The Human Resources Room
Displays historical information about some of the pioneers who established Maui's modern sugar industry. Also includes artifacts, photos and documents (including labor contracts written in Hawaiian, Japanese and Chinese) showing the arrival of immigrant plantation workers from around the world.
The Plantation Room
Includes photos and fascinating exhibits showing the rich, multi-ethnic nature of plantation communities and plantation life, such as religious items, household artifacts and a scale model of a worker's camp house.
Maps of the Hawaiian Commercial & Sugar Co. (HC&S), Maui Agricultural Co. (MACo) and Pioneer Mill Company (PMCo) plantation camps are available to view (by appointment only), along with a registry form for former camp residents or their families to fill out. See Plantation Camp Registry
"From Cane to Sugar", a video presentation created by award-winning filmmaker Edgy Lee shows how cane is processed into sugar.
The Field Work Room
Depicts plantation workers in the fields and includes displays of surveying equipment, a cane knife, and typical items used by field workers such as a "kau kau tin" (lunch pail). A mannequin shows a Japanese woman's complete field work outfit.
The Mill Room
Offers several interactive displays including a 1915 locomotive bell, a "Cuban" sugar mill and an impressive working scale model of cane-crushing machinery. A narrative with special lighting and sound effects accompanies the operation of the model.

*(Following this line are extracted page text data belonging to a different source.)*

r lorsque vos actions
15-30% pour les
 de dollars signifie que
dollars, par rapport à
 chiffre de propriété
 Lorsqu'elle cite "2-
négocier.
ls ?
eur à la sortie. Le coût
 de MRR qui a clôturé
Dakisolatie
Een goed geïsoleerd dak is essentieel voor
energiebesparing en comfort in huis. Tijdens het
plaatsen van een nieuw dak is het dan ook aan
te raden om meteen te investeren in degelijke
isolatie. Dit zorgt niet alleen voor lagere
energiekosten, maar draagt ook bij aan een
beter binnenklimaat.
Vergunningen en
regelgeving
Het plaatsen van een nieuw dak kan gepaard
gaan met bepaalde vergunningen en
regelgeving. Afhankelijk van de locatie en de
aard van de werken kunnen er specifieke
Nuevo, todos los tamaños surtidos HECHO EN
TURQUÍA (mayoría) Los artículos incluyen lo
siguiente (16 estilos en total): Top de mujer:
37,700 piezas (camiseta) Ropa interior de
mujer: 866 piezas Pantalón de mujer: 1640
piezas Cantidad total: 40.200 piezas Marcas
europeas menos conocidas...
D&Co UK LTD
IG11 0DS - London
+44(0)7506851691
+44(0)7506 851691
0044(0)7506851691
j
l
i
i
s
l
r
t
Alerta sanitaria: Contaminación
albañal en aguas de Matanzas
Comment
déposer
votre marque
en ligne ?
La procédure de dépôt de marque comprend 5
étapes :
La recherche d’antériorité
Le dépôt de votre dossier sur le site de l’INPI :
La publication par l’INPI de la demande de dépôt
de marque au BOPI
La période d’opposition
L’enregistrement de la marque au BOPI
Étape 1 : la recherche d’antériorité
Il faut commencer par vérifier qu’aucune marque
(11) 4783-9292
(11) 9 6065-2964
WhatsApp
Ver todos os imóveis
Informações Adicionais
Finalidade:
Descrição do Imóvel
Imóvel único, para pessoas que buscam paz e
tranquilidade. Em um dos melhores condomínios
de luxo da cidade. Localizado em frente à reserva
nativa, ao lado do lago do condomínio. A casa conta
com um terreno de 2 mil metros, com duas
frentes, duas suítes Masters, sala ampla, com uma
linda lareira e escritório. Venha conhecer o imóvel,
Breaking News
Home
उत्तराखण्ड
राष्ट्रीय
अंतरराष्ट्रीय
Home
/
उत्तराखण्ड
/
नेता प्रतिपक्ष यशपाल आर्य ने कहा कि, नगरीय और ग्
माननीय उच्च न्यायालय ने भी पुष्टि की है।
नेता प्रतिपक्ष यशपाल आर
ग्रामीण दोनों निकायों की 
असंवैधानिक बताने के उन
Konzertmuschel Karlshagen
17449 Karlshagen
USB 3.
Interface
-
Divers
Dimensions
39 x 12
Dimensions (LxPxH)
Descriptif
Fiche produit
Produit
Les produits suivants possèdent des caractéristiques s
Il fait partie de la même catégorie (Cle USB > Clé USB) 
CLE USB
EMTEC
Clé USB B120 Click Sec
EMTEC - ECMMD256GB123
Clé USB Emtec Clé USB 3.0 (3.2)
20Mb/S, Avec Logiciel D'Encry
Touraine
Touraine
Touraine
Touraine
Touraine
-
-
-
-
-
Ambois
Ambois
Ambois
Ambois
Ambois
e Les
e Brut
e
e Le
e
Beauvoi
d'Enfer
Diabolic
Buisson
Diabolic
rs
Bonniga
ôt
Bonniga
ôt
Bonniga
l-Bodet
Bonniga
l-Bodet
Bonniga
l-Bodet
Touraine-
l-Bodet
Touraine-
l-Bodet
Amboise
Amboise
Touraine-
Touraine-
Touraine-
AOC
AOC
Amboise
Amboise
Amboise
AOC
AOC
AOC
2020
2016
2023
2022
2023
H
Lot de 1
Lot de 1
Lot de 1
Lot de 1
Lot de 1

Visitors can get a close-up look at some of the intriguing equipment and items used by sugar plantations and plantation workers, such as a Cleveland Model J36 trench digger, an outdoor Portuguese oven built in the 1920s, a "bull gear" approximately 11 feet in diameter, a cane hauler, vintage Caterpillar tractors, and a cane grab large enough for a child to walk under without bending.
One thing you likely won't see at the Sugar Museum is its most prized artifact. The historic steam locomotive known as the "Claus Spreckels." The Claus was in the service of Kahului Railroad for 47 years, from 1882 to 1929, hauling sugar, other cargo and passengers.